= Your objective =
Leave the pictures out and print every record below exactly as it stands.

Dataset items
━━━━━━

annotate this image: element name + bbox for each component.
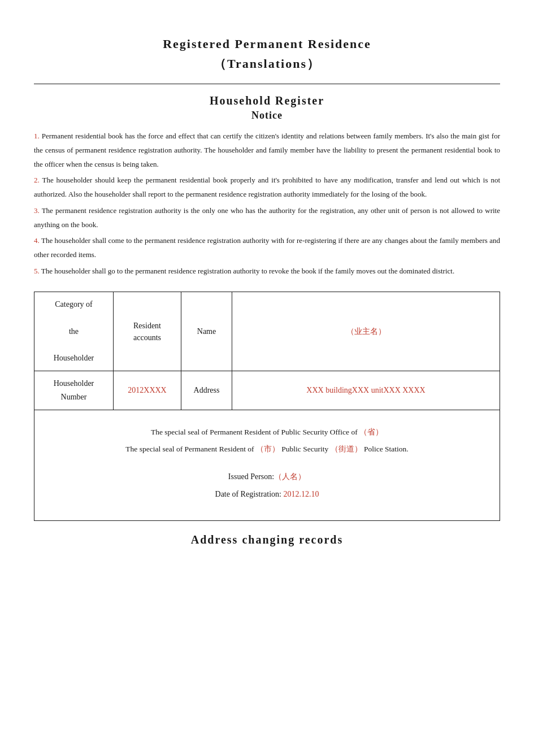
page-title: Registered Permanent Residence （Translat… bbox=[34, 34, 500, 73]
seal-section: The special seal of Permanent Resident o… bbox=[34, 410, 500, 521]
notice-num-2: 2. bbox=[34, 176, 40, 184]
notice-title: Notice bbox=[34, 110, 500, 121]
notice-text-4: The householder shall come to the perman… bbox=[34, 236, 500, 259]
notice-item-3: 3. The permanent residence registration … bbox=[34, 204, 500, 232]
main-table: Category oftheHouseholder Resident accou… bbox=[34, 292, 500, 410]
notice-items: 1. Permanent residential book has the fo… bbox=[34, 129, 500, 278]
table-row-2: Householder Number 2012XXXX Address XXX … bbox=[34, 371, 500, 410]
accounts-label: accounts bbox=[133, 333, 161, 342]
cell-name-label: Name bbox=[181, 292, 232, 371]
seal-line1: The special seal of Permanent Resident o… bbox=[46, 424, 488, 441]
notice-item-4: 4. The householder shall come to the per… bbox=[34, 234, 500, 262]
title-line2: （Translations） bbox=[34, 54, 500, 73]
cell-category: Category oftheHouseholder bbox=[34, 292, 114, 371]
notice-num-4: 4. bbox=[34, 236, 40, 245]
household-register-title: Household Register bbox=[34, 94, 500, 107]
divider bbox=[34, 84, 500, 84]
cell-name-value: （业主名） bbox=[232, 292, 500, 371]
notice-item-5: 5. The householder shall go to the perma… bbox=[34, 264, 500, 279]
notice-text-5: The householder shall go to the permanen… bbox=[40, 267, 454, 275]
notice-text-3: The permanent residence registration aut… bbox=[34, 206, 500, 229]
date-line: Date of Registration: 2012.12.10 bbox=[46, 486, 488, 503]
cell-hn-label: Householder Number bbox=[34, 371, 114, 410]
issued-line: Issued Person:（人名） bbox=[46, 468, 488, 486]
notice-text-1: Permanent residential book has the force… bbox=[34, 132, 500, 168]
resident-label: Resident bbox=[133, 321, 161, 330]
notice-num-3: 3. bbox=[34, 206, 40, 215]
notice-item-1: 1. Permanent residential book has the fo… bbox=[34, 129, 500, 171]
table-row-1: Category oftheHouseholder Resident accou… bbox=[34, 292, 500, 371]
notice-num-1: 1. bbox=[34, 132, 40, 140]
notice-text-2: The householder should keep the permanen… bbox=[34, 176, 500, 198]
cell-hn-value: 2012XXXX bbox=[114, 371, 181, 410]
notice-item-2: 2. The householder should keep the perma… bbox=[34, 173, 500, 201]
notice-num-5: 5. bbox=[34, 267, 40, 275]
title-line1: Registered Permanent Residence bbox=[34, 34, 500, 54]
seal-line2: The special seal of Permanent Resident o… bbox=[46, 441, 488, 458]
address-changing-title: Address changing records bbox=[34, 533, 500, 546]
cell-address-value: XXX buildingXXX unitXXX XXXX bbox=[232, 371, 500, 410]
cell-resident-accounts: Resident accounts bbox=[114, 292, 181, 371]
cell-address-label: Address bbox=[181, 371, 232, 410]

━━━━━━

= Finished exercise =
annotate this image: element name + bbox for each component.
page-title: Registered Permanent Residence （Translat… bbox=[34, 34, 500, 73]
seal-section: The special seal of Permanent Resident o… bbox=[34, 410, 500, 521]
notice-num-2: 2. bbox=[34, 176, 40, 184]
notice-title: Notice bbox=[34, 110, 500, 121]
notice-text-4: The householder shall come to the perman… bbox=[34, 236, 500, 259]
notice-item-3: 3. The permanent residence registration … bbox=[34, 204, 500, 232]
main-table: Category oftheHouseholder Resident accou… bbox=[34, 292, 500, 410]
notice-items: 1. Permanent residential book has the fo… bbox=[34, 129, 500, 278]
table-row-2: Householder Number 2012XXXX Address XXX … bbox=[34, 371, 500, 410]
accounts-label: accounts bbox=[133, 333, 161, 342]
cell-name-label: Name bbox=[181, 292, 232, 371]
seal-line1: The special seal of Permanent Resident o… bbox=[46, 424, 488, 441]
notice-item-4: 4. The householder shall come to the per… bbox=[34, 234, 500, 262]
title-line2: （Translations） bbox=[34, 54, 500, 73]
cell-category: Category oftheHouseholder bbox=[34, 292, 114, 371]
notice-num-4: 4. bbox=[34, 236, 40, 245]
household-register-title: Household Register bbox=[34, 94, 500, 107]
divider bbox=[34, 84, 500, 84]
cell-name-value: （业主名） bbox=[232, 292, 500, 371]
notice-item-5: 5. The householder shall go to the perma… bbox=[34, 264, 500, 279]
notice-text-5: The householder shall go to the permanen… bbox=[40, 267, 454, 275]
notice-text-3: The permanent residence registration aut… bbox=[34, 206, 500, 229]
date-line: Date of Registration: 2012.12.10 bbox=[46, 486, 488, 503]
cell-hn-label: Householder Number bbox=[34, 371, 114, 410]
issued-line: Issued Person:（人名） bbox=[46, 468, 488, 486]
notice-text-1: Permanent residential book has the force… bbox=[34, 132, 500, 168]
resident-label: Resident bbox=[133, 321, 161, 330]
notice-num-3: 3. bbox=[34, 206, 40, 215]
notice-item-1: 1. Permanent residential book has the fo… bbox=[34, 129, 500, 171]
table-row-1: Category oftheHouseholder Resident accou… bbox=[34, 292, 500, 371]
notice-num-1: 1. bbox=[34, 132, 40, 140]
notice-text-2: The householder should keep the permanen… bbox=[34, 176, 500, 198]
cell-hn-value: 2012XXXX bbox=[114, 371, 181, 410]
notice-item-2: 2. The householder should keep the perma… bbox=[34, 173, 500, 201]
notice-num-5: 5. bbox=[34, 267, 40, 275]
title-line1: Registered Permanent Residence bbox=[34, 34, 500, 54]
seal-line2: The special seal of Permanent Resident o… bbox=[46, 441, 488, 458]
address-changing-title: Address changing records bbox=[34, 533, 500, 546]
cell-address-value: XXX buildingXXX unitXXX XXXX bbox=[232, 371, 500, 410]
cell-resident-accounts: Resident accounts bbox=[114, 292, 181, 371]
cell-address-label: Address bbox=[181, 371, 232, 410]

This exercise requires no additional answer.